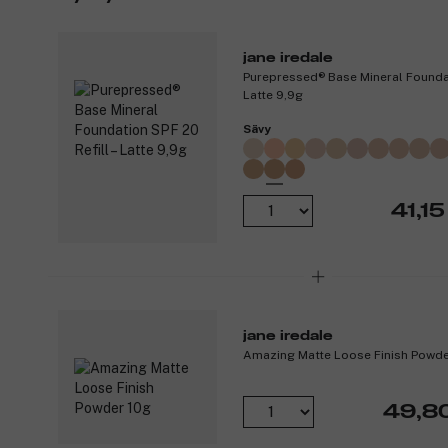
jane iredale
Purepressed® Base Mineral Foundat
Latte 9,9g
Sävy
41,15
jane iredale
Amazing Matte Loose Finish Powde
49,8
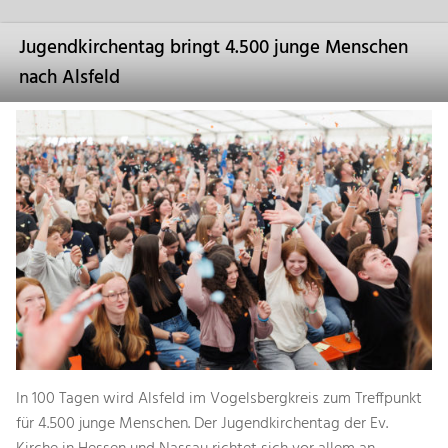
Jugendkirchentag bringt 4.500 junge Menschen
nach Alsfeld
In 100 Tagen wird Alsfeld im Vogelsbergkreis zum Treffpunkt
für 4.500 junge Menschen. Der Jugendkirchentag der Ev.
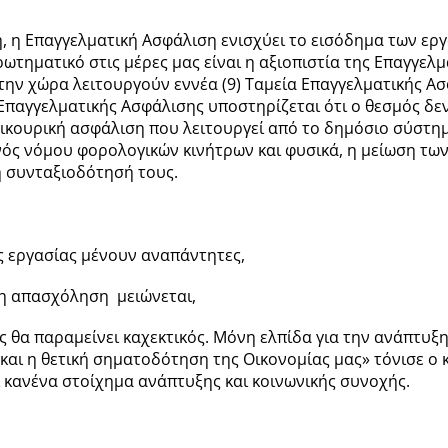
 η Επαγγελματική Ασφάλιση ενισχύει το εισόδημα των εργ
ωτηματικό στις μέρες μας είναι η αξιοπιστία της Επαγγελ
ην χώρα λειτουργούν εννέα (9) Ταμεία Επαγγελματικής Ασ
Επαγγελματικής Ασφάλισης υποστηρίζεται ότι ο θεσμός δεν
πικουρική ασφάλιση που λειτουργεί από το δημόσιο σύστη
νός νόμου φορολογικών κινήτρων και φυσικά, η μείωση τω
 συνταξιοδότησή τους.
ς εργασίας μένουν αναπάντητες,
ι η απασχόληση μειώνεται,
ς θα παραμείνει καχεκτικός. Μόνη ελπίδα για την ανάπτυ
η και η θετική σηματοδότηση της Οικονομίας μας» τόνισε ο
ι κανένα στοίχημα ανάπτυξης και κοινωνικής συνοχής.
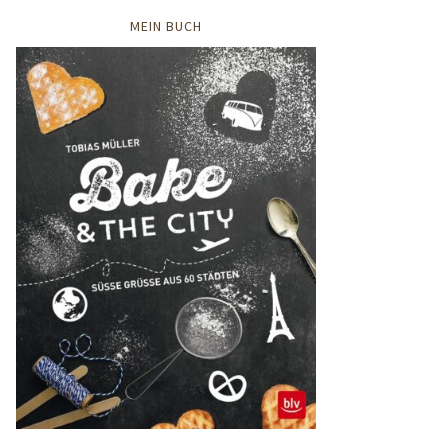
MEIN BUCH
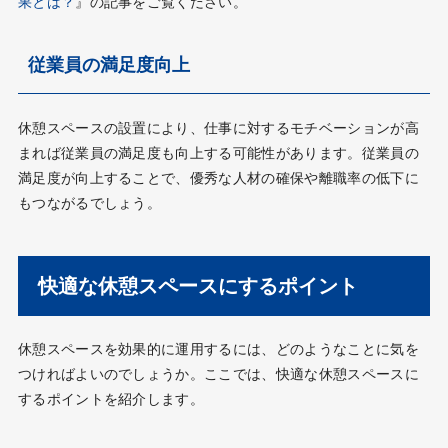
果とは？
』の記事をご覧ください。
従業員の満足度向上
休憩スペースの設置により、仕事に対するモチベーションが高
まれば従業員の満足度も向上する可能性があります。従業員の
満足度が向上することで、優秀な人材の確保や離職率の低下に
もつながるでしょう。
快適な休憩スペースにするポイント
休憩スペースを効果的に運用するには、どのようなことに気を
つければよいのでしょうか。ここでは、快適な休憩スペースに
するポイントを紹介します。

* * *

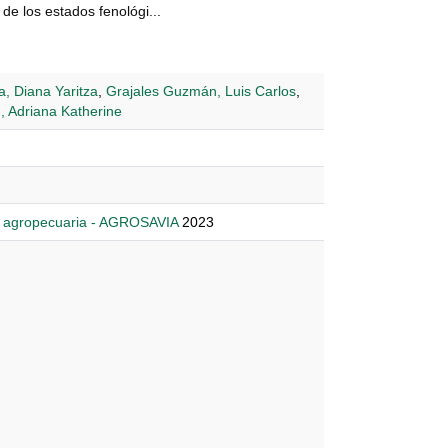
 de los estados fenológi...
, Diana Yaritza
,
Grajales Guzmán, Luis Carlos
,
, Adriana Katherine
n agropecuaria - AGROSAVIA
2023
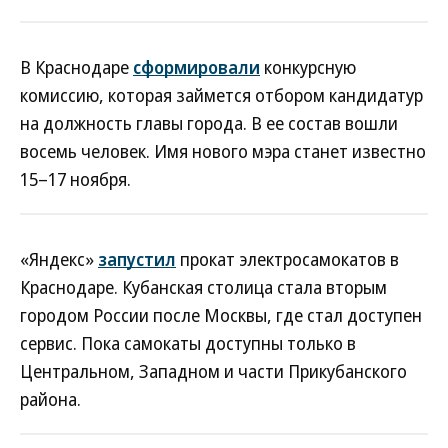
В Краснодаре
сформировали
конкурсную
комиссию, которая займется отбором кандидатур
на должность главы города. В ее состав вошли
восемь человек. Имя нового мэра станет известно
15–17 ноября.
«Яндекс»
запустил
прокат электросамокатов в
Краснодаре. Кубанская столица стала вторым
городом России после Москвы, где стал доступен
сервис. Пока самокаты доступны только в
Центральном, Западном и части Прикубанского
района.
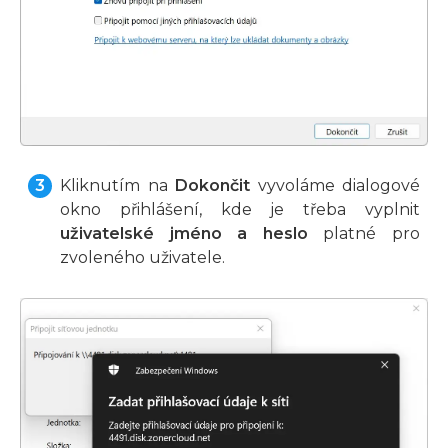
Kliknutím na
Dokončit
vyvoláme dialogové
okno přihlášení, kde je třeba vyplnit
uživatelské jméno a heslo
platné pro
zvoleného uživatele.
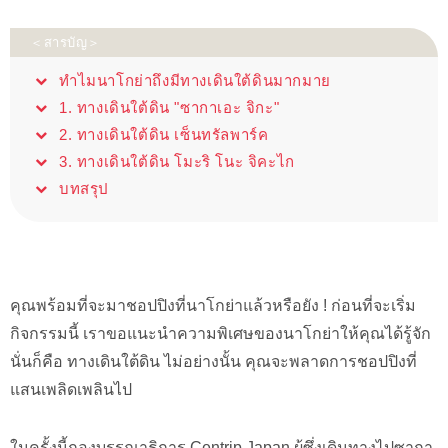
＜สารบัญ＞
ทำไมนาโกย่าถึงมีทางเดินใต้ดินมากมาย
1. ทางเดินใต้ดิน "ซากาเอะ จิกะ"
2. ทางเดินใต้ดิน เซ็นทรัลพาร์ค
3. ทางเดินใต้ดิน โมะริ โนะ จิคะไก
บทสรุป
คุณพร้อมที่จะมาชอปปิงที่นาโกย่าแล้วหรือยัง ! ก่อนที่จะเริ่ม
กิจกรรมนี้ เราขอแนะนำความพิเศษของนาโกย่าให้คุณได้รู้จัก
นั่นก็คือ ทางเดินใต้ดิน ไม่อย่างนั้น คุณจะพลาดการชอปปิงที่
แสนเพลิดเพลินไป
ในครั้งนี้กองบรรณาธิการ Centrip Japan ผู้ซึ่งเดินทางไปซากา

...

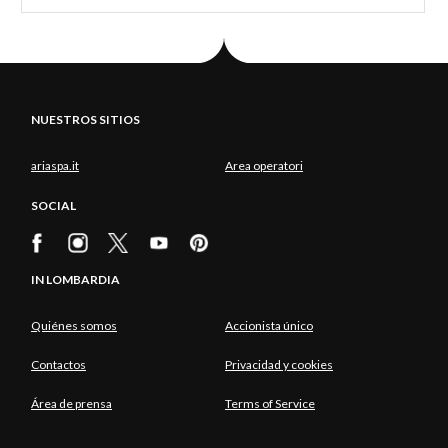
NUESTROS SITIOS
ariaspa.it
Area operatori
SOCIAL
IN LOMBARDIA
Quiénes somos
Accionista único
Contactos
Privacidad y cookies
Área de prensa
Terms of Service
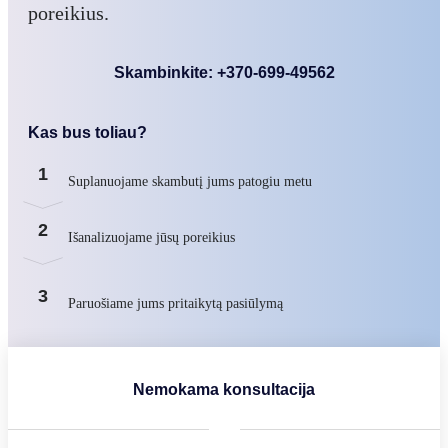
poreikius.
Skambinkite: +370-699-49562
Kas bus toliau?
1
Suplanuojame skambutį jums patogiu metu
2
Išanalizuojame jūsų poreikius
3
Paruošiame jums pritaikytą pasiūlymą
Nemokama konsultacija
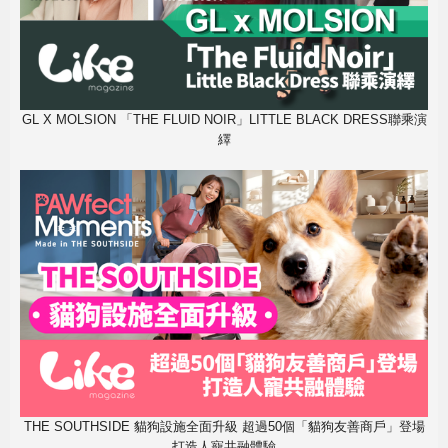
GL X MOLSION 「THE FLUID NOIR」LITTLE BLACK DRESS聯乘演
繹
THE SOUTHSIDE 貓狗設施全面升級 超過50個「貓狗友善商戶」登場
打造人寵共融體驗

> **EXERCISE REQUIREMENTS**: In the records above, copy exactly everything from the line that has "πικουρική ασφάλιση που" down to the line that has "するポイントを紹介します。", both ends included, and leave out the pictures.

> **ANSWER**:
πικουρική ασφάλιση που λειτουργεί από το δημόσιο σύστη
νός νόμου φορολογικών κινήτρων και φυσικά, η μείωση τω
 συνταξιοδότησή τους.
ς εργασίας μένουν αναπάντητες,
ι η απασχόληση μειώνεται,
ς θα παραμείνει καχεκτικός. Μόνη ελπίδα για την ανάπτυ
η και η θετική σηματοδότηση της Οικονομίας μας» τόνισε ο
ι κανένα στοίχημα ανάπτυξης και κοινωνικής συνοχής.
MEIN BUCH
果とは？
』の記事をご覧ください。
従業員の満足度向上
休憩スペースの設置により、仕事に対するモチベーションが高
まれば従業員の満足度も向上する可能性があります。従業員の
満足度が向上することで、優秀な人材の確保や離職率の低下に
もつながるでしょう。
快適な休憩スペースにするポイント
休憩スペースを効果的に運用するには、どのようなことに気を
つければよいのでしょうか。ここでは、快適な休憩スペースに
するポイントを紹介します。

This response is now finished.